◆ **What you need to do**
The required result is each line of the entries below containing the string "LinkedIn".

(Saved entries)
***
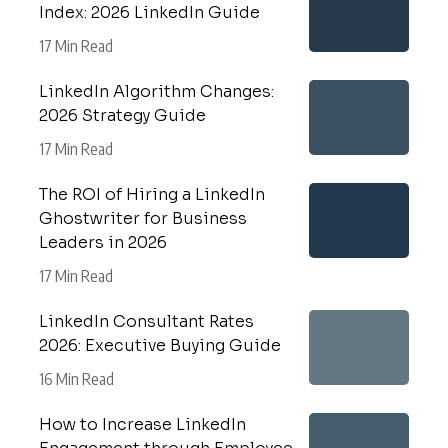
Index: 2026 LinkedIn Guide
17 Min Read
LinkedIn Algorithm Changes:
2026 Strategy Guide
17 Min Read
The ROI of Hiring a LinkedIn
Ghostwriter for Business
Leaders in 2026
17 Min Read
LinkedIn Consultant Rates
2026: Executive Buying Guide
16 Min Read
How to Increase LinkedIn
***
◆ **Reply to the task**
Index: 2026 LinkedIn Guide
LinkedIn Algorithm Changes:
The ROI of Hiring a LinkedIn
LinkedIn Consultant Rates
How to Increase LinkedIn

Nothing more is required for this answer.